- _WHAT YOU NEED TO DO_:
Nothing but the images should be left out when the entries are restated word for word.

————

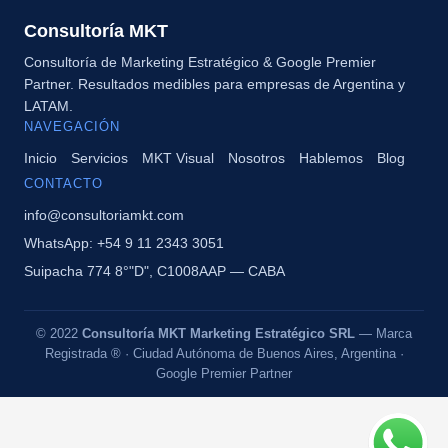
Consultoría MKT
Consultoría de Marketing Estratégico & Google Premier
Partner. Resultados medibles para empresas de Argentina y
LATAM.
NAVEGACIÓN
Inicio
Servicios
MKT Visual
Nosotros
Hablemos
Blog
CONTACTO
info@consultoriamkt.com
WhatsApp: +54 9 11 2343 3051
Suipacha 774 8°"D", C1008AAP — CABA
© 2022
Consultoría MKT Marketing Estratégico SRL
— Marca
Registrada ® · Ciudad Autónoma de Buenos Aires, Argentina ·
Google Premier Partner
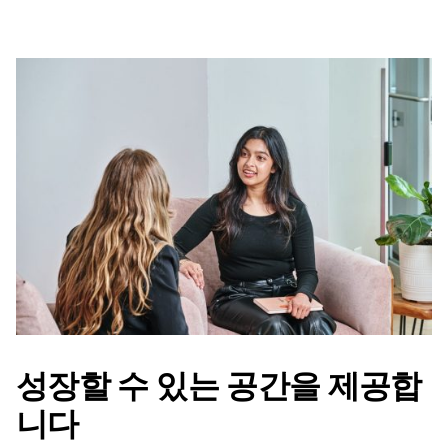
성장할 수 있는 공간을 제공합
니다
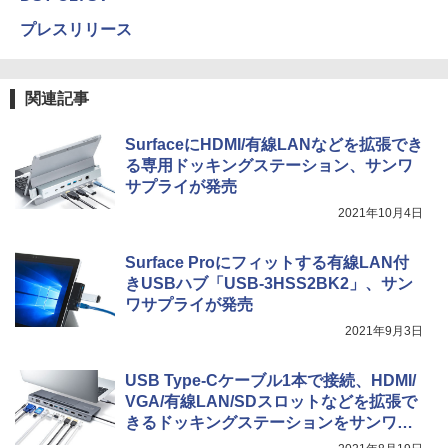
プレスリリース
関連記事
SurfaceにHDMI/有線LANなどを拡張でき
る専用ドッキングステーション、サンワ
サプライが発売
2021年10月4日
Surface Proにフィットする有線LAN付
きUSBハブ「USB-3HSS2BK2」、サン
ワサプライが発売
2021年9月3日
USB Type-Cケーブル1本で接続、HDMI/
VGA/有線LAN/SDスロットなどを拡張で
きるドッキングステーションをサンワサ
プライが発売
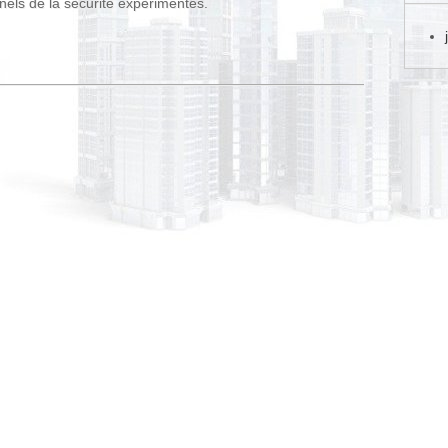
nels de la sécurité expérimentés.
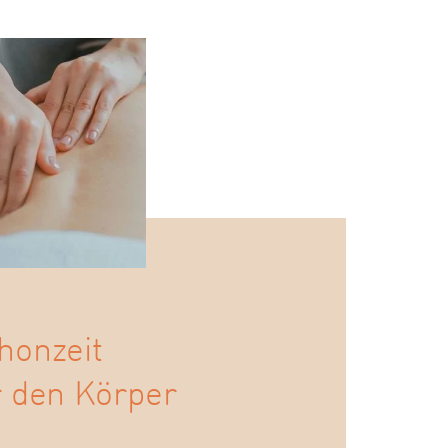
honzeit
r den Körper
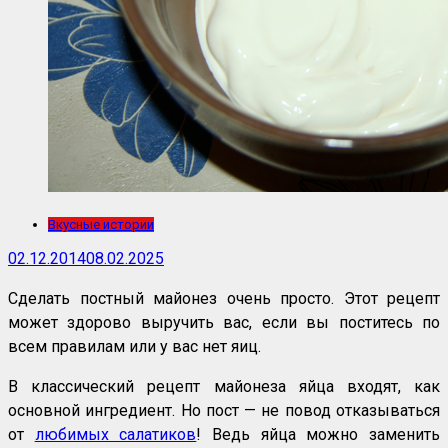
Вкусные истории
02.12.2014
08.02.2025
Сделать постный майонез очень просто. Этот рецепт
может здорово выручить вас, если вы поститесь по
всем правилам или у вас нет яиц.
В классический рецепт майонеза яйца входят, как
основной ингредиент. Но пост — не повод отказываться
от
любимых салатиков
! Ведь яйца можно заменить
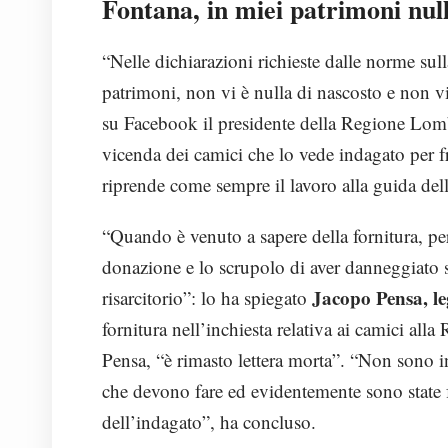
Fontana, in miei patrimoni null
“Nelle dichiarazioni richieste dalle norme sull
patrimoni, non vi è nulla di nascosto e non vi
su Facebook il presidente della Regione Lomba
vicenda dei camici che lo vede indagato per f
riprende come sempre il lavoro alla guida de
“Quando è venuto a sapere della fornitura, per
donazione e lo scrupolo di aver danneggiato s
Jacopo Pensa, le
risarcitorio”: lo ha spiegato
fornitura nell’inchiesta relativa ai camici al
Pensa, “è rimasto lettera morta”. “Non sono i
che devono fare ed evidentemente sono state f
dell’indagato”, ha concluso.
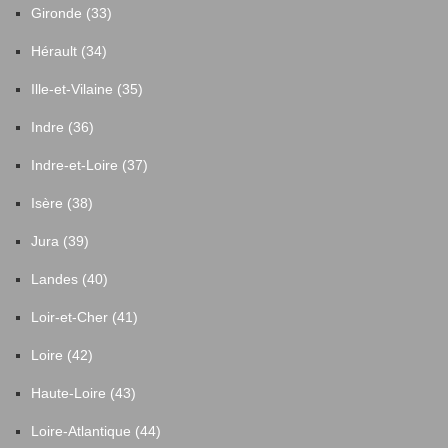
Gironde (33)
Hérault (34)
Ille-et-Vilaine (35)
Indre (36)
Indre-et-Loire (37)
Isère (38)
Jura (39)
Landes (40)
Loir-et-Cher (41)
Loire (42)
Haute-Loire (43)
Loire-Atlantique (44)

————

- _ANSWER TO THE EXERCISE_:
Consultoría MKT
Consultoría de Marketing Estratégico & Google Premier
Partner. Resultados medibles para empresas de Argentina y
LATAM.
NAVEGACIÓN
Inicio
Servicios
MKT Visual
Nosotros
Hablemos
Blog
CONTACTO
info@consultoriamkt.com
WhatsApp: +54 9 11 2343 3051
Suipacha 774 8°"D", C1008AAP — CABA
© 2022
Consultoría MKT Marketing Estratégico SRL
— Marca
Registrada ® · Ciudad Autónoma de Buenos Aires, Argentina ·
Google Premier Partner
성장할 수 있는 공간을 제공합
니다
プレスリリース
関連記事
SurfaceにHDMI/有線LANなどを拡張でき
る専用ドッキングステーション、サンワ
サプライが発売
2021年10月4日
Surface Proにフィットする有線LAN付
きUSBハブ「USB-3HSS2BK2」、サン
ワサプライが発売
2021年9月3日
USB Type-Cケーブル1本で接続、HDMI/
VGA/有線LAN/SDスロットなどを拡張で
きるドッキングステーションをサンワサ
プライが発売
nels de la sécurité expérimentés.
honzeit
r den Körper
Вкусные истории
02.12.2014
08.02.2025
Сделать постный майонез очень просто. Этот рецепт
может здорово выручить вас, если вы поститесь по
всем правилам или у вас нет яиц.
В классический рецепт майонеза яйца входят, как
основной ингредиент. Но пост — не повод отказываться
от
любимых салатиков
! Ведь яйца можно заменить
Fontana, in miei patrimoni null
“Nelle dichiarazioni richieste dalle norme sull
patrimoni, non vi è nulla di nascosto e non vi
su Facebook il presidente della Regione Lomba
vicenda dei camici che lo vede indagato per f
riprende come sempre il lavoro alla guida de
“Quando è venuto a sapere della fornitura, per
donazione e lo scrupolo di aver danneggiato s
Jacopo Pensa, le
risarcitorio”: lo ha spiegato
fornitura nell’inchiesta relativa ai camici al
Pensa, “è rimasto lettera morta”. “Non sono i
che devono fare ed evidentemente sono state f
dell’indagato”, ha concluso.
Gironde (33)
Hérault (34)
Ille-et-Vilaine (35)
Indre (36)
Indre-et-Loire (37)
Isère (38)
Jura (39)
Landes (40)
Loir-et-Cher (41)
Loire (42)
Haute-Loire (43)
Loire-Atlantique (44)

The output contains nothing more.